■ Information provided:
>>>>

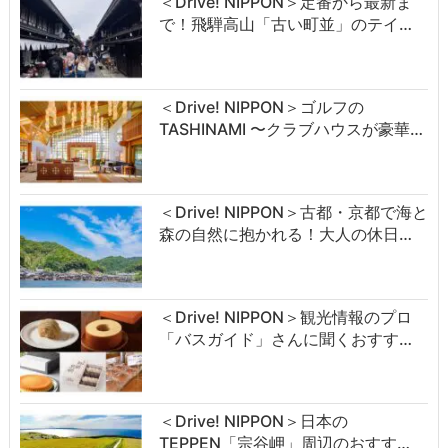
＜Drive! NIPPON＞定番から最新ま
で！飛騨高山「古い町並」のテイ…
＜Drive! NIPPON＞ゴルフの
TASHINAMI 〜クラブハウスが豪華…
＜Drive! NIPPON＞古都・京都で海と
森の自然に抱かれる！大人の休日…
＜Drive! NIPPON＞観光情報のプロ
「バスガイド」さんに聞くおすす…
＜Drive! NIPPON＞日本の
TEPPEN「宗谷岬」周辺のおすす…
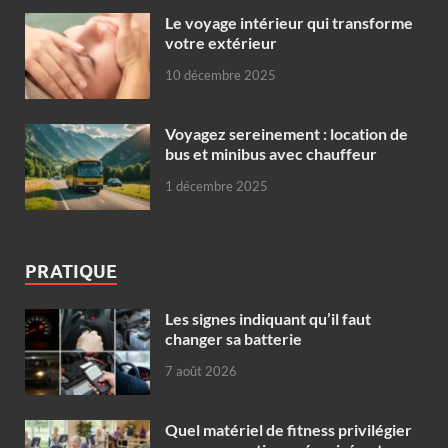
Le voyage intérieur qui transforme
votre extérieur
10 décembre 2025
Voyagez sereinement : location de
bus et minibus avec chauffeur
1 décembre 2025
PRATIQUE
Les signes indiquant qu’il faut
changer sa batterie
7 août 2026
Quel matériel de fitness privilégier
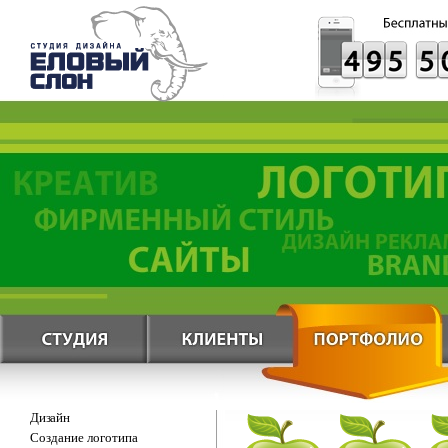
Дизайн
Создание логотипа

<<<<

■ What the task requires:
Nothing but the lines above from the line with "TASHINAMI 〜クラブハウスが豪華…" up to and including the line with "bus et minibus avec chauffeur" should be returned, exactly as written and without pictures.

■ Written answer:
TASHINAMI 〜クラブハウスが豪華…
＜Drive! NIPPON＞古都・京都で海と
森の自然に抱かれる！大人の休日…
＜Drive! NIPPON＞観光情報のプロ
「バスガイド」さんに聞くおすす…
＜Drive! NIPPON＞日本の
TEPPEN「宗谷岬」周辺のおすす…
Le voyage intérieur qui transforme
votre extérieur
10 décembre 2025
Voyagez sereinement : location de
bus et minibus avec chauffeur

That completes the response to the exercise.